The gnome showing off his invention to the passengers of the
Avvolli
had hit upon something quite different, however. He lived in the rugged mountainous area of southern Tantatku where he’d spent most of his life as an independent miner, finding and exploiting small veins of various valuable minerals. One day he’d chanced upon a reddish streak that looked like nothing he’d ever seen before. Extracting a sample and heating it repeatedly in his athanor, he eventually worked out that he’d discovered a previously unknown substance that when heated generated a gas with the potentially useful property of linear thermal buoyancy: the hotter it became, the more buoyant.

The gnome, whose name was Dagyo, soon realized he had the basis for an entirely new form of transport in his hands, if he could only work out the niggling details. He spent the next three years doing just that. He used his miner’s knowledge of metallurgy to create an alloy that was both light and extremely strong. From his new metal he crafted a structure that looked like a squashed ice cream cone in cross section: a semicircle sitting atop an acute triangle. It was ten meters long and six wide, covered with a stiff doped fabric. Underneath was slung a streamlined control compartment big enough to house four gnomes.

Along the keel of the craft ran a u-channel with fan-shaped burners situated every meter such that the heating would be relatively uniform across the entire length. The interior of the giant bag was coated with a thin but tough metallic foil sandwiched between two sheets of rubberized fabric. As the solid mineral Dagyo had christened ‘aerite’ sublimed under the influence of the battery- powered burners, it expanded into the sealed envelope. When it cooled to liquid state, the aerite ran down the sides and fed back into the trough to be re-heated. The hotter Dagyo made the fires, the lighter his craft would get.

He added horizontal and vertical planes for navigation and two curious internal fan-driven engines for propulsion, controlling all of that via pulleys and wires from a console at the front of the little passenger car. Dagyo referred to his craft as a
Zifjagga
, which translates from gnomish as ‘flying jellyfish.’ After two months of almost constant practice and refinement, he took his show on the road to drum up funds for further enhancements.

He landed the
Avvolli
gig after one of the line’s executives brought his children to an amusement park where Dagyo had been contracted to do demonstrations to distract those in near-infinite queues for the most popular rides.

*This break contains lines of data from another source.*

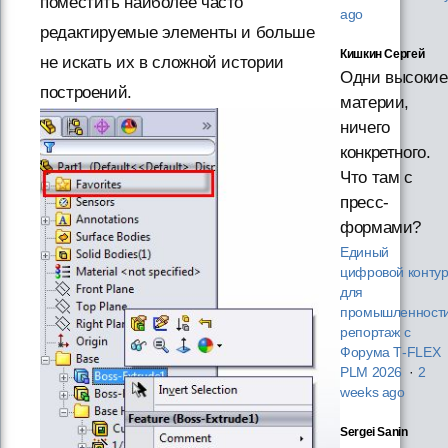
поместить наиболее часто
ago
редактируемые элементы и больше
Кишкин Сергей
не искать их в сложной истории
Одни высокие
построений.
материи,
ничего
конкретного.
Что там с
пресс-
формами?
Единый
цифровой конту
для
промышленности
репортаж с
Форума T‑FLEX
PLM 2026
·
2
weeks ago
Sergei Sanin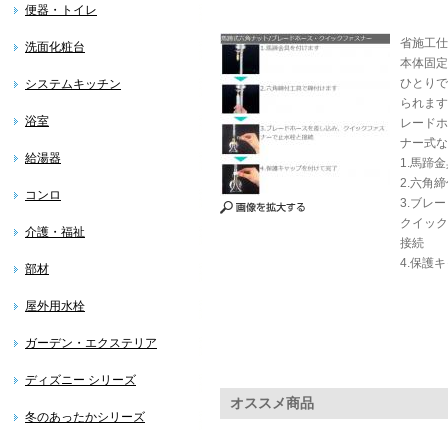
便器・トイレ
省施工仕
洗面化粧台
本体固定
ひとりで
システムキッチン
られます
浴室
レードホ
ナー式な
給湯器
1.馬蹄
2.六角
コンロ
3.ブレ
クイック
介護・福祉
接続
4.保護
部材
屋外用水栓
ガーデン・エクステリア
ディズニー シリーズ
オススメ商品
冬のあったかシリーズ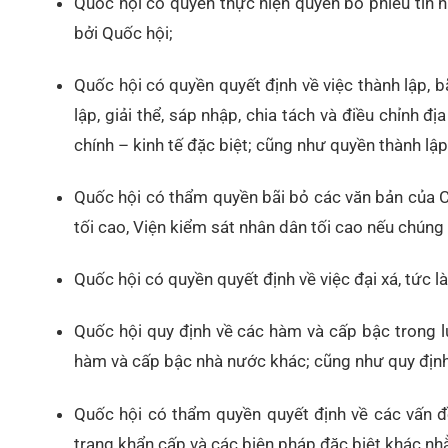
Quốc hội có quyền thực hiện quyền bỏ phiếu tín
bởi Quốc hội;
Quốc hội có quyền quyết định về việc thành lập, 
lập, giải thể, sáp nhập, chia tách và điều chỉnh đ
chính – kinh tế đặc biệt; cũng như quyền thành lập
Quốc hội có thẩm quyền bãi bỏ các văn bản của C
tối cao, Viện kiểm sát nhân dân tối cao nếu chúng
Quốc hội có quyền quyết định về việc đại xá, tức là 
Quốc hội quy định về các hàm và cấp bậc trong l
hàm và cấp bậc nhà nước khác; cũng như quy định
Quốc hội có thẩm quyền quyết định về các vấn đề
trạng khẩn cấp và các biện pháp đặc biệt khác n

The executive immediately saw the potential for entertainment, if not transport, and booked Dagyo to bring his contraption aboard the
Avvolli.

The premise of Dagyo’s Zifjagga show was pretty simple: the ship’s owners had installed a large swiveling mooring point on top of a ten-meter mast on the Solare deck. Not only did the Zifjagga moor there, it was attached by a one hundred meter extra-strong tether to a ring welded below the mooring point so that Dagyo could take the AeroPram (as he named it) out and fly it around in circles without worrying about engine failure or jammed controls causing him to become separated from the
Avvolli
in the deep ocean.

The spectacle of a bag full of gas with someone suspended underneath it was quite diverting; the shows always had people lining the decks: some to marvel at the engineering, some to gaze in naked envy at the gnome who was no longer bound to the surface, and a few who secretly or not so secretly just hoped to witness a disaster. One of the latter category was a kobold named Lizgug, who happened to be distantly related to the glider creator in Hividz. He hoped the bag would explode, or maybe break apart. Kobolds are not as a race particularly empathic or charitable, but Lizgug exceeded those already low standards by a considerable margin: he was actively—sometimes even aggressively—unpleasant.